Qing Yun turned slightly, glancing toward the half-mended manuscript on her desk.
"See that sutra? Torn, burned, soaked. Yet the meaning survived. You can try again, Miss Jiang—the fire will only leave gold where the cracks used to be."
⸻
The mask slipped. Yi Rong's tone cooled to glass. "Arrogance is a dangerous perfume, Miss Lin. The world doesn't forgive women who forget their place."
Qing Yun met her eyes. "Then perhaps the world needs a better memory."
Silence flooded the room. Only the slow tick of the clock broke it.
Yi Rong rose abruptly. Her chair legs scraped the floor, too loud for such a refined space. "You'll regret this composure."
"Only if I waste it on the wrong person."
The older woman's jaw tightened. She clutched her purse like a weapon, turned, and walked out—the rhythm of her heels echoing down the marble hall until it vanished.
⸻
Qing Yun stood for a moment, breathing in the silence she'd reclaimed.
Outside, a bell rang in some distant temple; the sound drifted faintly through the air.
She went back to her desk, picking up the fine gold thread again. Under her steady hand, the tear in the sutra closed millimeter by millimeter.

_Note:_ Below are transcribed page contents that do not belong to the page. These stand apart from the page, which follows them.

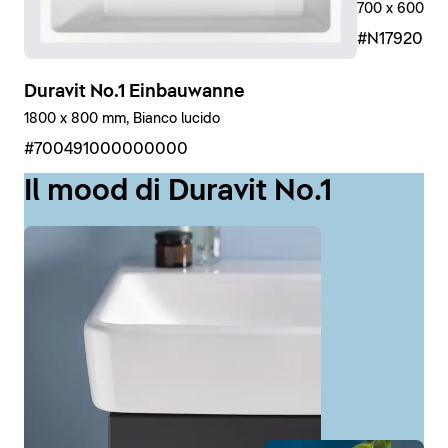
700 x 600 mm,
#N17920R
Duravit No.1 Einbauwanne
1800 x 800 mm, Bianco lucido
#700491000000000
Il mood di Duravit No.1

"Some people fear cracks," she whispered, a small smile ghosting her lips. "I just make them shine."
⸻
In the car, the city blurred into streaks of light.
Yi Rong sat stiffly in the back seat, fingers white around her phone. Her assistant waited for instructions.
"She wasn't afraid," Yi Rong said at last, voice flat.
"No, ma'am."
"She should have been."
Her reflection in the tinted glass looked unfamiliar—eyes too bright, lips too tight.
"Find every record of Lin Qing Yun and Xu Wei Ran," she said. "Old photos, school registrations, anything. If it's buried, dig it up."
The assistant hesitated. "Understood."
Yi Rong leaned back, letting out a small, humorless laugh. "She thinks she can stay untouched."
Her gaze sharpened, voice low. "Let's see how calm she is when the past starts breathing again."